#### WHAT YOU HAVE TO DO
Transcribe the data below exactly, but only from the line containing "Expungement Inquiry" through its final line, both included.
### DATA PROVIDED
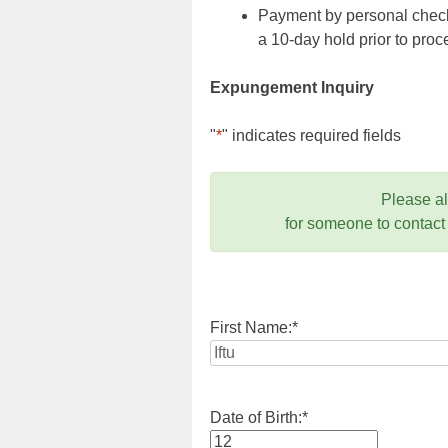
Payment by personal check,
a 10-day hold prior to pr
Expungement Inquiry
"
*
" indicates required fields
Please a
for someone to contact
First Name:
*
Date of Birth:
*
######
#### TASK RESULT
Expungement Inquiry
"
*
" indicates required fields
Please a
for someone to contact
First Name:
*
Date of Birth:
*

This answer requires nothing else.